Work required: Copy out, from the data, each line containing the string "checkbox".
###
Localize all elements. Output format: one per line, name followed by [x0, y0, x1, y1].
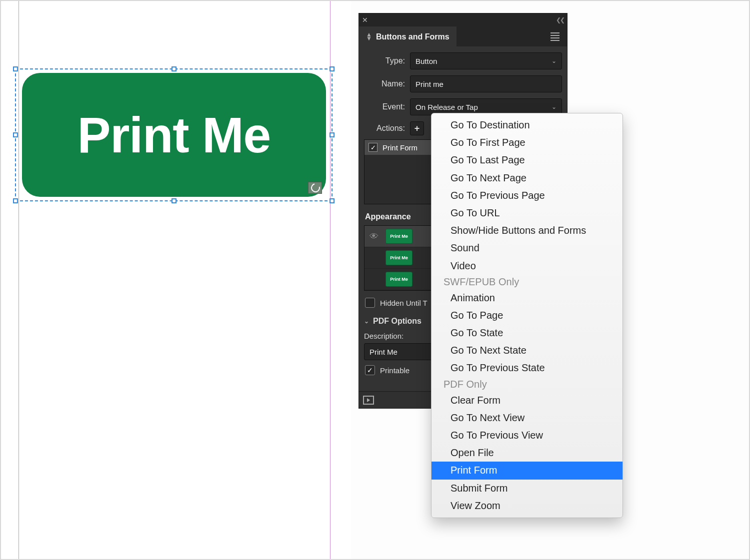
name-input[interactable]: Print me: [410, 75, 562, 92]
menu-item[interactable]: Sound: [432, 239, 622, 257]
eye-icon[interactable]: 👁: [368, 231, 380, 242]
close-icon[interactable]: ✕: [362, 16, 368, 24]
menu-group: Go To DestinationGo To First PageGo To L…: [432, 116, 622, 275]
actions-dropdown-menu: Go To DestinationGo To First PageGo To L…: [431, 113, 623, 518]
collapse-icon[interactable]: ❮❮: [556, 16, 564, 23]
menu-item[interactable]: Show/Hide Buttons and Forms: [432, 222, 622, 239]
eye-icon[interactable]: [368, 274, 380, 285]
row-name: Name: Print me: [364, 75, 562, 92]
menu-item[interactable]: Go To Last Page: [432, 151, 622, 169]
hidden-label: Hidden Until T: [380, 299, 428, 307]
label-type: Type:: [364, 56, 405, 65]
menu-item[interactable]: Animation: [432, 289, 622, 307]
add-action-button[interactable]: +: [410, 121, 424, 135]
appearance-thumb: Print Me: [386, 250, 412, 265]
menu-item[interactable]: Print Form: [432, 462, 622, 479]
label-event: Event:: [364, 102, 405, 111]
menu-item[interactable]: Go To Next Page: [432, 169, 622, 187]
menu-group: AnimationGo To PageGo To StateGo To Next…: [432, 289, 622, 377]
menu-item[interactable]: Go To First Page: [432, 134, 622, 151]
menu-item[interactable]: Video: [432, 257, 622, 275]
menu-item[interactable]: Go To Previous State: [432, 359, 622, 377]
menu-group-header: SWF/EPUB Only: [432, 275, 622, 289]
label-name: Name:: [364, 79, 405, 88]
menu-item[interactable]: Go To URL: [432, 204, 622, 222]
document-canvas[interactable]: Print Me: [1, 1, 351, 559]
selection-handle[interactable]: [13, 132, 18, 137]
appearance-thumb: Print Me: [386, 229, 412, 244]
menu-item[interactable]: Go To State: [432, 324, 622, 342]
menu-item[interactable]: Go To Previous View: [432, 427, 622, 444]
selection-bounds[interactable]: [15, 68, 332, 201]
preview-icon[interactable]: [363, 396, 374, 405]
panel-tabs: ▲▼ Buttons and Forms: [359, 26, 567, 46]
selection-handle[interactable]: [330, 132, 334, 137]
selection-handle[interactable]: [172, 198, 176, 203]
menu-item[interactable]: Submit Form: [432, 480, 622, 497]
chevron-down-icon: ⌄: [552, 103, 556, 110]
menu-group-header: PDF Only: [432, 377, 622, 392]
menu-item[interactable]: Go To Next View: [432, 409, 622, 427]
chevron-down-icon: ⌄: [364, 318, 369, 325]
menu-item[interactable]: Go To Previous Page: [432, 187, 622, 204]
panel-title: Buttons and Forms: [376, 32, 450, 41]
chevron-down-icon: ⌄: [552, 57, 556, 64]
panel-menu-icon[interactable]: [548, 26, 567, 46]
appearance-thumb: Print Me: [386, 272, 412, 287]
pdf-options-label: PDF Options: [373, 317, 422, 326]
menu-group: Clear FormGo To Next ViewGo To Previous …: [432, 392, 622, 515]
selection-handle[interactable]: [330, 198, 334, 203]
selection-handle[interactable]: [330, 66, 334, 71]
eye-icon[interactable]: [368, 252, 380, 263]
menu-item[interactable]: Open File: [432, 444, 622, 462]
selection-handle[interactable]: [13, 66, 18, 71]
selection-handle[interactable]: [13, 198, 18, 203]
event-value: On Release or Tap: [416, 103, 478, 111]
menu-item[interactable]: Clear Form: [432, 392, 622, 409]
menu-item[interactable]: Go To Next State: [432, 342, 622, 359]
printable-label: Printable: [380, 366, 410, 375]
menu-item[interactable]: View Zoom: [432, 497, 622, 515]
printable-checkbox[interactable]: [365, 365, 375, 375]
tab-buttons-and-forms[interactable]: ▲▼ Buttons and Forms: [359, 26, 456, 46]
hidden-checkbox[interactable]: [365, 298, 375, 308]
action-item-label: Print Form: [382, 143, 418, 152]
label-actions: Actions:: [364, 124, 405, 133]
row-type: Type: Button ⌄: [364, 52, 562, 69]
type-value: Button: [416, 57, 437, 65]
panel-topbar: ✕ ❮❮: [359, 13, 567, 26]
menu-item[interactable]: Go To Page: [432, 307, 622, 324]
updown-icon: ▲▼: [366, 33, 372, 40]
selection-handle[interactable]: [172, 66, 176, 71]
menu-item[interactable]: Go To Destination: [432, 116, 622, 134]
name-value: Print me: [416, 80, 444, 88]
description-value: Print Me: [370, 348, 398, 356]
action-checkbox[interactable]: ✓: [368, 143, 378, 152]
type-dropdown[interactable]: Button ⌄: [410, 52, 562, 69]
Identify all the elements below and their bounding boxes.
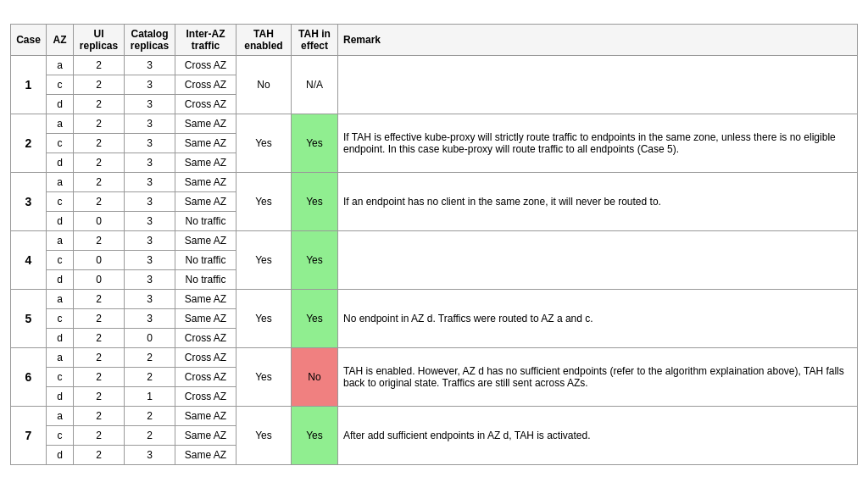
###
Finished exercise:
printable-checkbox[interactable]: [365, 365, 375, 375]
hidden-checkbox[interactable]: [365, 298, 375, 308]
action-checkbox[interactable]: ✓: [368, 143, 378, 152]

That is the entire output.